Unnamed: 0,Year,Category,Nominee,Additional Info,Won?,Unnamed: 5,Unnamed: 6,Unnamed: 7,Unnamed: 8,Unnamed: 9,Unnamed: 10
0,2010 (83rd),Actor -- Leading Role,Javier Bardem,Biutiful {'Uxbal'},NO,,,,,,
1,2010 (83rd),Actor -- Leading Role,Jeff Bridges,True Grit {'Rooster Cogburn'},NO,,,,,,
2,2010 (83rd),Actor -- Leading Role,Jesse Eisenberg,The Social Network {'Mark Zuckerberg'},NO,,,,,,
3,2010 (83rd),Actor -- Leading Role,Colin Firth,The King's Speech {'King George VI'},YES,,,,,,
4,2010 (83rd),Actor -- Leading Role,James Franco,127 Hours {'Aron Ralston'},NO,,,,,,


In [27]:
awards = academy_awards

In [28]:
awards["Unnamed: 5"].value_counts()

*                                                                                                               7
 error-prone measurements on sets. [Digital Imaging Technology]"                                                1
 resilience                                                                                                     1
 D.B. "Don" Keele and Mark E. Engebretson has resulted in the over 20-year dominance of constant-directivity    1
 discoverer of stars                                                                                            1
Name: Unnamed: 5, dtype: int64

In [29]:
awards["Unnamed: 6"].value_counts()

*                                                                   9
 sympathetic                                                        1
 flexibility and water resistance                                   1
 direct radiator bass style cinema loudspeaker systems. [Sound]"    1
Name: Unnamed: 6, dtype: int64

In [30]:
awards["Unnamed: 7"].value_counts()

*                                                     1
 while requiring no dangerous solvents. [Systems]"    1
 kindly                                               1
Name: Unnamed: 7, dtype: int64

In [31]:
awards["Unnamed: 8"].value_counts()

*                                                 1
 understanding comedy genius - Mack Sennett.""    1
Name: Unnamed: 8, dtype: int64

In [32]:
#Get the year of the ceremony only for each row
awards["Year"] = awards["Year"].str[0:4]

In [33]:
#Convert the year to integers
awards["Year"] = awards["Year"].astype(int)

In [34]:
#Focus on post-2000 ceremonies
later_than_2000 = awards[awards["Year"] > 2000]

In [35]:
#Focus on the award categories listed in award_categories
award_categories = ["Actor -- Leading Role", "Actor -- Supporting Role", "Actress -- Leading Role", "Actress -- Supporting Role"]
nominations = later_than_2000[later_than_2000["Category"].isin(award_categories)]

In [36]:
#SQL does not handle text data very good.
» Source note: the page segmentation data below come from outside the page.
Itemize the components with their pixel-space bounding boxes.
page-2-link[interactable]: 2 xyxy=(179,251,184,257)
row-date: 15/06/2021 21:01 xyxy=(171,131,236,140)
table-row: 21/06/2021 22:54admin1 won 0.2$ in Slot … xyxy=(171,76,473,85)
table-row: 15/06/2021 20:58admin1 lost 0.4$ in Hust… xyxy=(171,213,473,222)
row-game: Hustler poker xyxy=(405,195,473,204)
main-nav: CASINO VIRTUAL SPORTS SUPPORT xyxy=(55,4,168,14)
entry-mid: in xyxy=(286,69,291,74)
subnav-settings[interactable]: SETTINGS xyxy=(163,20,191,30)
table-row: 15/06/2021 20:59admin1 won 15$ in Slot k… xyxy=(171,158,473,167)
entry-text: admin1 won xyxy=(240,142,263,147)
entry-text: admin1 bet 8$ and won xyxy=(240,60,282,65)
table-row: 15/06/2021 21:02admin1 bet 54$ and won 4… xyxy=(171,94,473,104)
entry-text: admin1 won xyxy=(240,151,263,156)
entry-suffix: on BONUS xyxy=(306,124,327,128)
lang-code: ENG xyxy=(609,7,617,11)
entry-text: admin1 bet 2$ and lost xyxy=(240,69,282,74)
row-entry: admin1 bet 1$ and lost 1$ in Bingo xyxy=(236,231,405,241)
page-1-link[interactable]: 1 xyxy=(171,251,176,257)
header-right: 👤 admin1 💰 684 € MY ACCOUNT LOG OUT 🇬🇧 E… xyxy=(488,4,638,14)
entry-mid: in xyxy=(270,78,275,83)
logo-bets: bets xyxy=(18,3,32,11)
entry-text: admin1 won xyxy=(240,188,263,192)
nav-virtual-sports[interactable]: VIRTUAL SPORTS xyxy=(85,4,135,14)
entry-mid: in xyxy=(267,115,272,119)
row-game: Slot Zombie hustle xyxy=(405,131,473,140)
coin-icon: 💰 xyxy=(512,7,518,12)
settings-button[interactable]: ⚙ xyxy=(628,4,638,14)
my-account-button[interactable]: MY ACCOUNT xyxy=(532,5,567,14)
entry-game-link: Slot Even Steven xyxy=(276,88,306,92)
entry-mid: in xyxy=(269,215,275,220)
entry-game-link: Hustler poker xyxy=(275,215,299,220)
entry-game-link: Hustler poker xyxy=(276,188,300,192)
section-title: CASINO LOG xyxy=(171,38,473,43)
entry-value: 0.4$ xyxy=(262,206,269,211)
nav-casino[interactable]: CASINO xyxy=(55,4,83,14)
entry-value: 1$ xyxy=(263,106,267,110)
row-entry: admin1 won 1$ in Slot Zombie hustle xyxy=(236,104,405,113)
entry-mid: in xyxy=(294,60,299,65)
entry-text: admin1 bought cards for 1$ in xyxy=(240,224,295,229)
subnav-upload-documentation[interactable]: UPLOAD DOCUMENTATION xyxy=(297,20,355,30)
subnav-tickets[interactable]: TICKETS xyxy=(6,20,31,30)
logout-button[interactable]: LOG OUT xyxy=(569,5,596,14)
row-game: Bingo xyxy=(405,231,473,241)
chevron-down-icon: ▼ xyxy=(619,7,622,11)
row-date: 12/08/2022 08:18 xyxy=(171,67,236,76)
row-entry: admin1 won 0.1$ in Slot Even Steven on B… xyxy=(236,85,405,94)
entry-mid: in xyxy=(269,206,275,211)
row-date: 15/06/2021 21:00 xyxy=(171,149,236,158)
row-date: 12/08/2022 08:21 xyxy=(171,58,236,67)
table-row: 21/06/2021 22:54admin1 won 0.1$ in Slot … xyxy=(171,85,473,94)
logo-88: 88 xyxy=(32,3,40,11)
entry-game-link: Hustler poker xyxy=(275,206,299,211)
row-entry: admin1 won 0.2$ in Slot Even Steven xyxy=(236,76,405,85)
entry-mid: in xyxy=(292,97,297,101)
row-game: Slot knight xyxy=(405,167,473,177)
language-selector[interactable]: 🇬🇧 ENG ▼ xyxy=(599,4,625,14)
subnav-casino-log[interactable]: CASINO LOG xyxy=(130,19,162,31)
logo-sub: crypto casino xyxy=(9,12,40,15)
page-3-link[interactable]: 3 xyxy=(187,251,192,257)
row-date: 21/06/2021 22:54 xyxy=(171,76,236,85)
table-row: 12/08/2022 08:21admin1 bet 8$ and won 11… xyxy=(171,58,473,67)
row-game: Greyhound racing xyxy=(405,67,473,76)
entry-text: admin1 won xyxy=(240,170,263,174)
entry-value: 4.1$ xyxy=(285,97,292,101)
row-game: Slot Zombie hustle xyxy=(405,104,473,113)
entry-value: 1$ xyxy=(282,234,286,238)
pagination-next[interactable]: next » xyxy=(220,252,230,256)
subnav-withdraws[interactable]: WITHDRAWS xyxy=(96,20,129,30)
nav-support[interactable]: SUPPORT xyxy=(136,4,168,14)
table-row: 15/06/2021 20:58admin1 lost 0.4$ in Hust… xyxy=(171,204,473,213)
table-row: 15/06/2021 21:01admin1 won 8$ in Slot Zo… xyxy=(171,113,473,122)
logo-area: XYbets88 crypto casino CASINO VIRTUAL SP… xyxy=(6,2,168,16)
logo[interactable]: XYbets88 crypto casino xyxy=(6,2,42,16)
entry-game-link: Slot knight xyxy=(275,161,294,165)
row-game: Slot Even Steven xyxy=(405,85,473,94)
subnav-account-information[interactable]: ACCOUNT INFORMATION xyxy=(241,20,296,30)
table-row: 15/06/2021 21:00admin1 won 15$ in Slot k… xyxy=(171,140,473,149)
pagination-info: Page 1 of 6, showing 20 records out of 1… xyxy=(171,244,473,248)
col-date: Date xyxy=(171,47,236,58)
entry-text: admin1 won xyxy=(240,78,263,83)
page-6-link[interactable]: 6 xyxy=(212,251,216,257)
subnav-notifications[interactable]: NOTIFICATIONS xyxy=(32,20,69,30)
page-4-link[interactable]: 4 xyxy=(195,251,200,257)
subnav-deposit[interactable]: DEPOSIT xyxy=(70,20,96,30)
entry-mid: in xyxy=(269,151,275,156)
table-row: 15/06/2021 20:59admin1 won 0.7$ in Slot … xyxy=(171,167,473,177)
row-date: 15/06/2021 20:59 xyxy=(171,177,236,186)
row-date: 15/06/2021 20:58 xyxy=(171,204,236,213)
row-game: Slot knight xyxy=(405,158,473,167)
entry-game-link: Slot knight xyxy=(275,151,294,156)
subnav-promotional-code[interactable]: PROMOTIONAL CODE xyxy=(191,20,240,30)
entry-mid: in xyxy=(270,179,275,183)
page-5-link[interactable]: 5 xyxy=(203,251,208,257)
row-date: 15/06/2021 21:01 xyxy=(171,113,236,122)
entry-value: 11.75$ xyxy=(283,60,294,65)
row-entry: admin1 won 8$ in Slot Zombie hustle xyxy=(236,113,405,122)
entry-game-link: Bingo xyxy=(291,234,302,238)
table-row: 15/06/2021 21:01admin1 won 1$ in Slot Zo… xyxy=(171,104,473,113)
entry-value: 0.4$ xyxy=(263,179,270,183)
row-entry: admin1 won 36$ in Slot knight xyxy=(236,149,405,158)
Thus, we want to convert "YES" or "NO" values to 0 or 1.
replace_dict = {"YES": 1, "NO": 0}
nominations["Won?"] = nominations["Won?"].map(replace_dict)

A value is trying to be set on a copy of a slice from a DataFrame.
Try using .loc[row_indexer,col_indexer] = value instead

See the caveats in the documentation: http://pandas.pydata.org/pandas-docs/stable/indexing.html#indexing-view-versus-copy
  app.launch_new_instance()


In [37]:
#Convert the "WON?" column to "WON" for better reading
nominations["Won"] = nominations["Won?"]

A value is trying to be set on a copy of a slice from a DataFrame.
Try using .loc[row_indexer,col_indexer] = value instead

See the caveats in the documentation: http://pandas.pydata.org/pandas-docs/stable/indexing.html#indexing-view-versus-copy
  from ipykernel import kernelapp as app


In [38]:
#Drop all the columns listed below

liste = ["Won?", 
"Unnamed: 5",
"Unnamed: 6",
"Unnamed: 7",
"Unnamed: 8",
"Unnamed: 9",
"Unnamed: 10"]

final_nominations = nominations.drop(liste, axis=1)

In [39]:
#Additionnal info contains the name of the movie and the name of the character in brackets. We want to separate these
#informations in two separate columns

final_nominations["additional_info_one"] = final_nominations["Additional Info"].str.rstrip("}")
final_nominations["additional_info_two"] = final_nominations["additional_info_one"].str.split(" {")
final_nominations["movies_name"] = final_nominations["additional_info_two"].str[0]
final_nominations["character"] = final_nominations["additional_info_two"].str[1]

In [40]:
#Dropper additionnal info columns

final_nominations = final_nominations.drop(["additional_info_one", "additional_info_two", "Additional Info"], axis=1)

In [41]:
#The movie's characters are in brackets. We use pandas' string method to replace brackets by blank spaces.

final_nominations["character"] = final_nominations["character"].str.replace("'", "")

In [42]:
import sqlite3 #import sqlite
conn = sqlite3.connect("nominations.db") #Create a connexion instance "conn" that is connected to our database
#nominations

In [47]:
#Create a nominations table from the final_nominations dataframe using our connexion to database.
#final_nominations.to_sql("nominations", conn, index=False)

In [44]:
#To verify our table was succesfully created, we print the table infos.

query = "pragma table_info(nominations)"
conn.execute(query).fetchall()

[(0, 'Year', 'INTEGER', 0, None, 0),
 (1, 'Category', 'TEXT', 0, None, 0),
 (2, 'Nominee', 'TEXT', 0, None, 0),
 (3, 'Won', 'INTEGER', 0, None, 0),
 (4, 'movies_name', 'TEXT', 0, None, 0),
 (5, 'character', 'TEXT', 0, None, 0)]

In [45]:
#AND we print the first 10 rows

query = '''SELECT* FROM nominations
LIMIT 10;'''
result = conn.execute(query).fetchall()

In [46]:
#Close the connexion to the database.

conn.close()